== EXERCISE OBJECTIVE ==
Repeat the listing verbatim. Drop any pictures.

== EXERCISE MATERIAL ==
<<<<

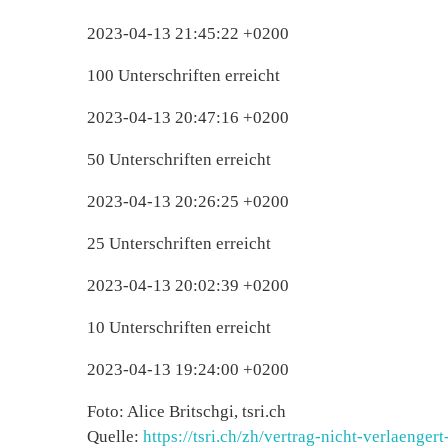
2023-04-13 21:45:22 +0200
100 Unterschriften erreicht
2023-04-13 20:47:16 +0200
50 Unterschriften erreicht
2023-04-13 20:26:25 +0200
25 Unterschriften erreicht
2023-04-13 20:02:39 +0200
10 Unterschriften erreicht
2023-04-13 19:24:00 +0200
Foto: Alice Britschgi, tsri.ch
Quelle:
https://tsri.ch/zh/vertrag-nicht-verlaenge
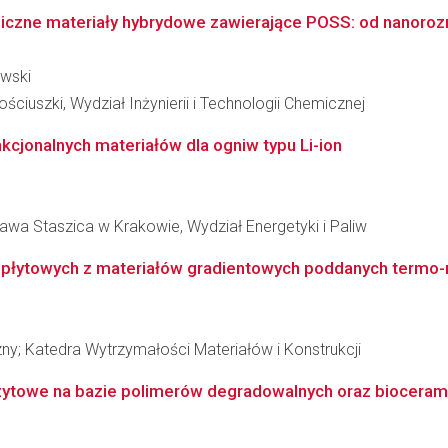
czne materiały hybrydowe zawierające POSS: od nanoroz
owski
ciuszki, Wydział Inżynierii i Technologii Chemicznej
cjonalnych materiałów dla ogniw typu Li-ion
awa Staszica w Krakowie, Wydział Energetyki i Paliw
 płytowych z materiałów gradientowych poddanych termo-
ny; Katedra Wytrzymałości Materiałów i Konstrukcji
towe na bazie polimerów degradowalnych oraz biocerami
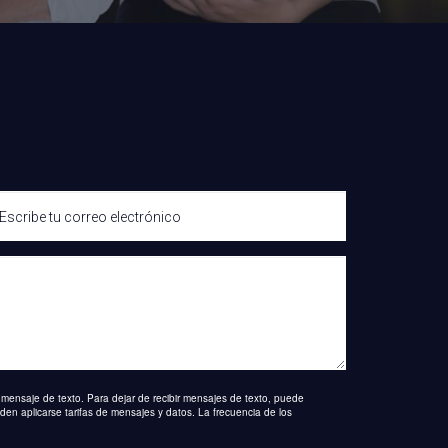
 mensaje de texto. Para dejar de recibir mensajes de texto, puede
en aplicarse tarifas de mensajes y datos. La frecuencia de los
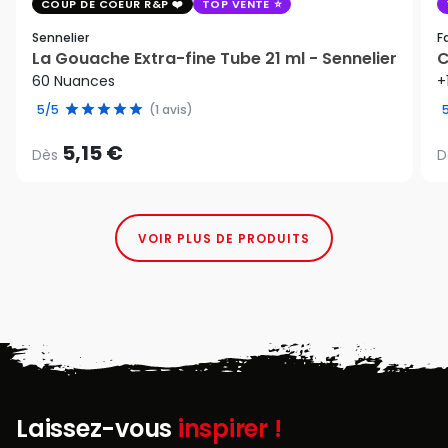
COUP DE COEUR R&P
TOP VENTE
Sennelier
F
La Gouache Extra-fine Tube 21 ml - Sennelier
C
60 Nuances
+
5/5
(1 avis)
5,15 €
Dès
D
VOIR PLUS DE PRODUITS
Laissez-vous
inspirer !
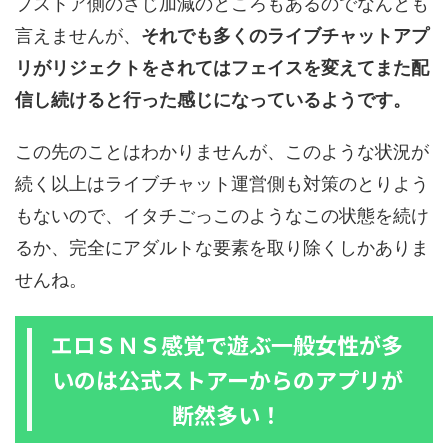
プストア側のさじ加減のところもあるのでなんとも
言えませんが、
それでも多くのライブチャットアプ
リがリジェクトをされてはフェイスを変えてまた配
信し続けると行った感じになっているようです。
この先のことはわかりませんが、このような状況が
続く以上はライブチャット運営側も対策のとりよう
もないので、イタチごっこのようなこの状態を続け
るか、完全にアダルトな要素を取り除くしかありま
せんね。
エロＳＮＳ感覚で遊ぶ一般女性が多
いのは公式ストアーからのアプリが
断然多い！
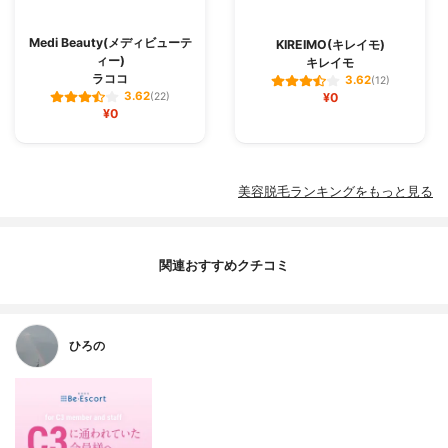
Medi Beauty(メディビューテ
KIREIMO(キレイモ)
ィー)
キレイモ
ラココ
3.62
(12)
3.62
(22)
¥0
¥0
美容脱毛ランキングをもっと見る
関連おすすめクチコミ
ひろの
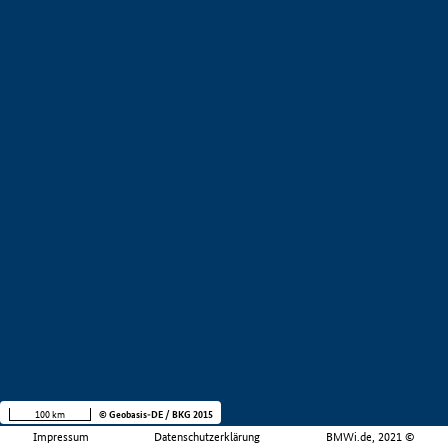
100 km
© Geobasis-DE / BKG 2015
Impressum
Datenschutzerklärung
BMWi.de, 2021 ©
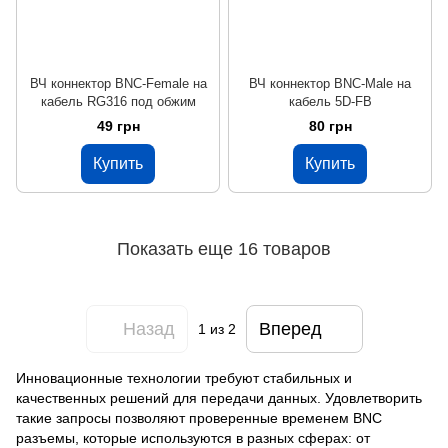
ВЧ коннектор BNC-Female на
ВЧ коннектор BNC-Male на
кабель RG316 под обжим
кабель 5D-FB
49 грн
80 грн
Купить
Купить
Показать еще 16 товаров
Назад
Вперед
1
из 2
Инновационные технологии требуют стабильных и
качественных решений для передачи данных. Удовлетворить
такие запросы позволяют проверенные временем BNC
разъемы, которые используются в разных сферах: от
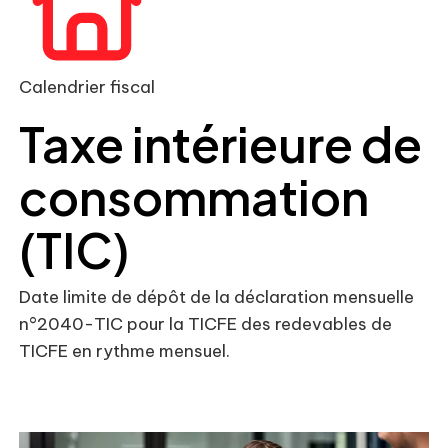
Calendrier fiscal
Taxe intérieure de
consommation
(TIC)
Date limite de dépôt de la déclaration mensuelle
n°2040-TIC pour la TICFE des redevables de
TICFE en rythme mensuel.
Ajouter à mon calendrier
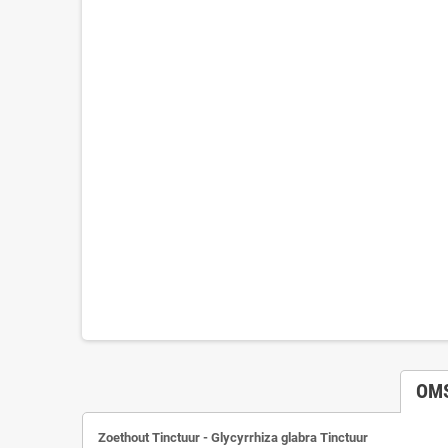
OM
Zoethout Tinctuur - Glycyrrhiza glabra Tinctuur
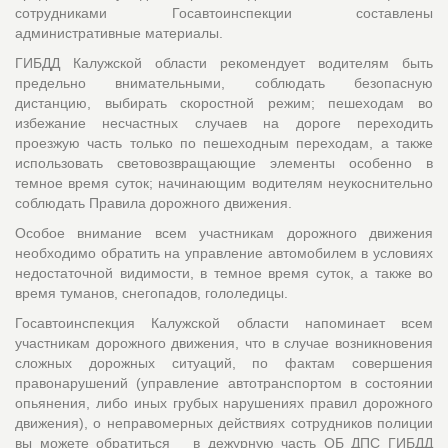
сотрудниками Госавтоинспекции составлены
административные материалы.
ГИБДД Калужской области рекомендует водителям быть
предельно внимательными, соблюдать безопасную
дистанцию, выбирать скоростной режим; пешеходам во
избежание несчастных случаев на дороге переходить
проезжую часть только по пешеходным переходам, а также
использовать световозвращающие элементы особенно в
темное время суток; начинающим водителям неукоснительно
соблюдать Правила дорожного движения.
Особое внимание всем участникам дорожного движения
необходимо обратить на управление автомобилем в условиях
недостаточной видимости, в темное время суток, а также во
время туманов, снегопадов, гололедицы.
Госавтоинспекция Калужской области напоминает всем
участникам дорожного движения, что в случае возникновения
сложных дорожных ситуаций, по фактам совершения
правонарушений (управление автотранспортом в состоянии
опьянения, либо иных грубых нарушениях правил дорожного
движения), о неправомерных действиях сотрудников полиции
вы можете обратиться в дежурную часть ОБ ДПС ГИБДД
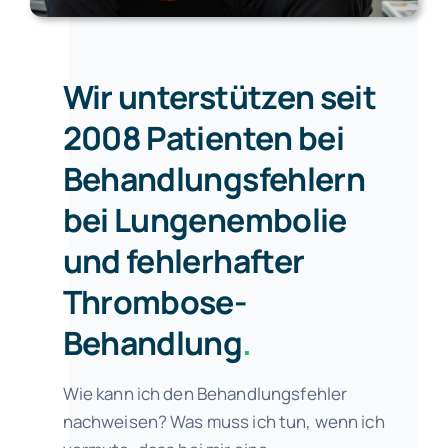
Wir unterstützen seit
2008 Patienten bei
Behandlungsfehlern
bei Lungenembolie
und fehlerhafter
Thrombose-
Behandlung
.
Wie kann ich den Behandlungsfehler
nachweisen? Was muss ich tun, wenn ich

>>>>

== WRITTEN ANSWER ==
2023-04-13 21:45:22 +0200
100 Unterschriften erreicht
2023-04-13 20:47:16 +0200
50 Unterschriften erreicht
2023-04-13 20:26:25 +0200
25 Unterschriften erreicht
2023-04-13 20:02:39 +0200
10 Unterschriften erreicht
2023-04-13 19:24:00 +0200
Foto: Alice Britschgi, tsri.ch
Quelle:
https://tsri.ch/zh/vertrag-nicht-verlaenge
czne materiały hybrydowe zawierające POSS: od nanoroz
owski
ciuszki, Wydział Inżynierii i Technologii Chemicznej
cjonalnych materiałów dla ogniw typu Li-ion
awa Staszica w Krakowie, Wydział Energetyki i Paliw
 płytowych z materiałów gradientowych poddanych termo-
ny; Katedra Wytrzymałości Materiałów i Konstrukcji
towe na bazie polimerów degradowalnych oraz biocerami
 mensaje de texto. Para dejar de recibir mensajes de texto, puede
en aplicarse tarifas de mensajes y datos. La frecuencia de los
COUP DE COEUR R&P
TOP VENTE
Sennelier
F
La Gouache Extra-fine Tube 21 ml - Sennelier
C
60 Nuances
+
5/5
(1 avis)
5,15 €
Dès
D
VOIR PLUS DE PRODUITS
Laissez-vous
inspirer !
プストア側のさじ加減のところもあるのでなんとも
言えませんが、
それでも多くのライブチャットアプ
リがリジェクトをされてはフェイスを変えてまた配
信し続けると行った感じになっているようです。
この先のことはわかりませんが、このような状況が
続く以上はライブチャット運営側も対策のとりよう
もないので、イタチごっこのようなこの状態を続け
るか、完全にアダルトな要素を取り除くしかありま
せんね。
エロＳＮＳ感覚で遊ぶ一般女性が多
いのは公式ストアーからのアプリが
断然多い！
Medi Beauty(メディビューテ
KIREIMO(キレイモ)
ィー)
キレイモ
ラココ
3.62
(12)
3.62
(22)
¥0
¥0
美容脱毛ランキングをもっと見る
関連おすすめクチコミ
ひろの
100 km
© Geobasis-DE / BKG 2015
Impressum
Datenschutzerklärung
BMWi.de, 2021 ©
ВЧ коннектор BNC-Female на
ВЧ коннектор BNC-Male на
кабель RG316 под обжим
кабель 5D-FB
49 грн
80 грн
Купить
Купить
Показать еще 16 товаров
Назад
Вперед
1
из 2
Инновационные технологии требуют стабильных и
качественных решений для передачи данных. Удовлетворить
такие запросы позволяют проверенные временем BNC
разъемы, которые используются в разных сферах: от
Calendrier fiscal
Taxe intérieure de
consommation
(TIC)
Date limite de dépôt de la déclaration mensuelle
n°2040-TIC pour la TICFE des redevables de
TICFE en rythme mensuel.
Ajouter à mon calendrier
OM
Zoethout Tinctuur - Glycyrrhiza glabra Tinctuur
сотрудниками Госавтоинспекции составлены
административные материалы.
ГИБДД Калужской области рекомендует водителям быть
предельно внимательными, соблюдать безопасную
дистанцию, выбирать скоростной режим; пешеходам во
избежание несчастных случаев на дороге переходить
проезжую часть только по пешеходным переходам, а также
использовать световозвращающие элементы особенно в
темное время суток; начинающим водителям неукоснительно
соблюдать Правила дорожного движения.
Особое внимание всем участникам дорожного движения
необходимо обратить на управление автомобилем в условиях
недостаточной видимости, в темное время суток, а также во
время туманов, снегопадов, гололедицы.
Госавтоинспекция Калужской области напоминает всем
участникам дорожного движения, что в случае возникновения
сложных дорожных ситуаций, по фактам совершения
правонарушений (управление автотранспортом в состоянии
опьянения, либо иных грубых нарушениях правил дорожного
движения), о неправомерных действиях сотрудников полиции
вы можете обратиться в дежурную часть ОБ ДПС ГИБДД
Wir unterstützen seit
2008 Patienten bei
Behandlungsfehlern
bei Lungenembolie
und fehlerhafter
Thrombose-
Behandlung
.
Wie kann ich den Behandlungsfehler
nachweisen? Was muss ich tun, wenn ich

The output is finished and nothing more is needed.